START Data to examine

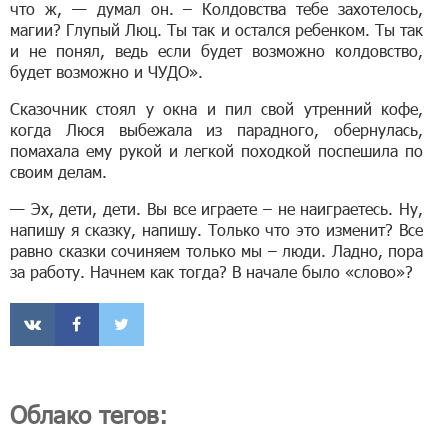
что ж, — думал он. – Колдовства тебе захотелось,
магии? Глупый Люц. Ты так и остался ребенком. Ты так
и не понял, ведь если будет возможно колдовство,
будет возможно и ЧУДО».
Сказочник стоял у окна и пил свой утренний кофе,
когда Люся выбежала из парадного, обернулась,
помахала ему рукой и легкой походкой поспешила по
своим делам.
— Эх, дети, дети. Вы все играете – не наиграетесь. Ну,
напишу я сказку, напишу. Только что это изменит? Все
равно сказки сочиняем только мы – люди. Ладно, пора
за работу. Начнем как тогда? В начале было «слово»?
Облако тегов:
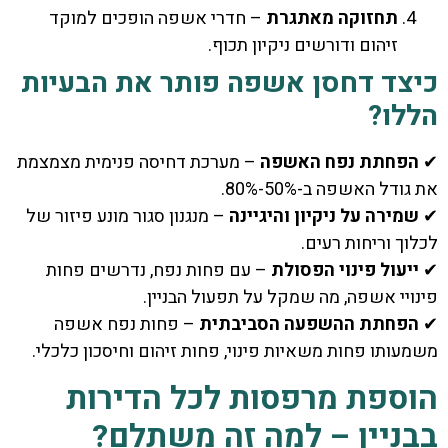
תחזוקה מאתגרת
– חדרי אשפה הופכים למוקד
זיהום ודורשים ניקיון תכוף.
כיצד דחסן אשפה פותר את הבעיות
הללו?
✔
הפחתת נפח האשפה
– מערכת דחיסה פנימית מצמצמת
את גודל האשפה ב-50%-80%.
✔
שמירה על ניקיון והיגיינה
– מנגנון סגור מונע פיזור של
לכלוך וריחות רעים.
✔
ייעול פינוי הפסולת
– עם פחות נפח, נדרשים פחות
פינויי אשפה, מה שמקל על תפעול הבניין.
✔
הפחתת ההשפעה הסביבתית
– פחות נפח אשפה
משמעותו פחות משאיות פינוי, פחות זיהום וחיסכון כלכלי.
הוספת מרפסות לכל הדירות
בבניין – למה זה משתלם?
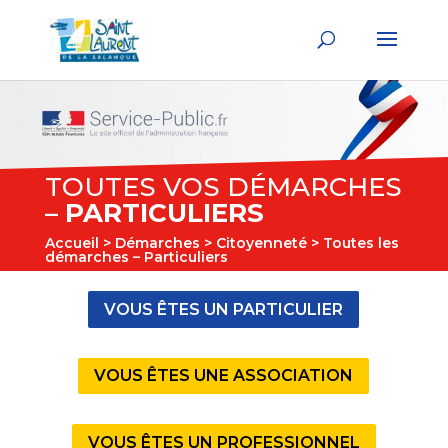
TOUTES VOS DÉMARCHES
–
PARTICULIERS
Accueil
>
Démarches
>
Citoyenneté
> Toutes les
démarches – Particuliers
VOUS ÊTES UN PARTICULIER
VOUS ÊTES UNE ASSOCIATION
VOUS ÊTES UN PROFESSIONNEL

END Data to examine
START Data to examine

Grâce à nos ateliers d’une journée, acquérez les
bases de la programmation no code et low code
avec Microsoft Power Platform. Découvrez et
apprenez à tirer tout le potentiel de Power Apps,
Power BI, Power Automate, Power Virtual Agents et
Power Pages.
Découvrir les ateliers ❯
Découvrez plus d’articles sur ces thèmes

END Data to examine
START Data to examine

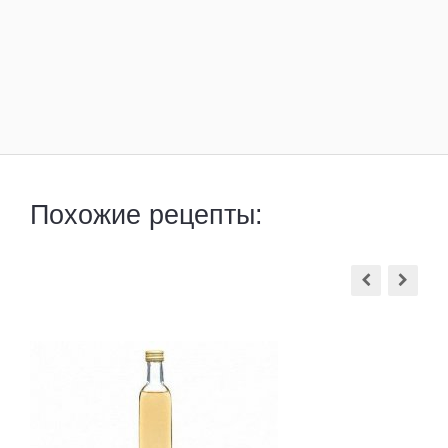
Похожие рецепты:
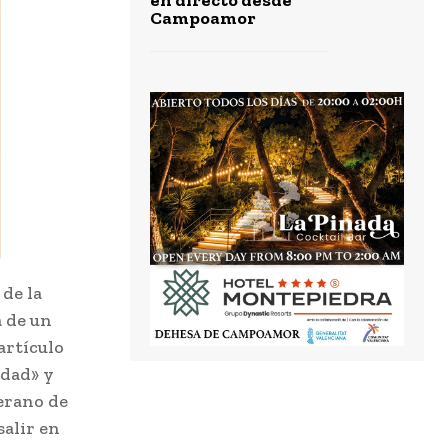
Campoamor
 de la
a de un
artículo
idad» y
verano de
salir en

END Data to examine

## Task:
Which lines above run from the one containing "что ж, — думал" to the one containing "помахала ему рукой"? Give them again exactly, both ends included.

## Output of the task:
что ж, — думал он. – Колдовства тебе захотелось,
магии? Глупый Люц. Ты так и остался ребенком. Ты так
и не понял, ведь если будет возможно колдовство,
будет возможно и ЧУДО».
Сказочник стоял у окна и пил свой утренний кофе,
когда Люся выбежала из парадного, обернулась,
помахала ему рукой и легкой походкой поспешила по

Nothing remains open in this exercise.